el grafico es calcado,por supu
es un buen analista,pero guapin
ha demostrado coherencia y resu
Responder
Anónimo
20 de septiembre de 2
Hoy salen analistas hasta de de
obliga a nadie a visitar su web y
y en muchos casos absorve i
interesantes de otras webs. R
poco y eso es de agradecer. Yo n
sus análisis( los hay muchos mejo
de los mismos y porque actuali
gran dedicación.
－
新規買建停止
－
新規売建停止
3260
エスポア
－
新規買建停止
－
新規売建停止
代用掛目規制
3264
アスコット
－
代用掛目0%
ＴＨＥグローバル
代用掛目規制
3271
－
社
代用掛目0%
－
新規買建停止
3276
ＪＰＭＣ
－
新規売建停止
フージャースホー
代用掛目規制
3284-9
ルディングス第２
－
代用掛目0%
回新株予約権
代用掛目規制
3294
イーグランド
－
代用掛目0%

--

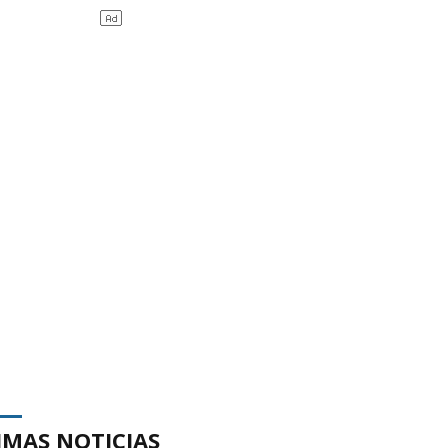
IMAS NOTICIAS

**Activity:** Every line from the line containing "el grafico es calcado,por supu" through the line containing "poco y eso es de agradecer. Yo n" in the records above must be retyped exactly. Leave out the rest.

**Answer space:**
el grafico es calcado,por supu
es un buen analista,pero guapin
ha demostrado coherencia y resu
Responder
Anónimo
20 de septiembre de 2
Hoy salen analistas hasta de de
obliga a nadie a visitar su web y
y en muchos casos absorve i
interesantes de otras webs. R
poco y eso es de agradecer. Yo n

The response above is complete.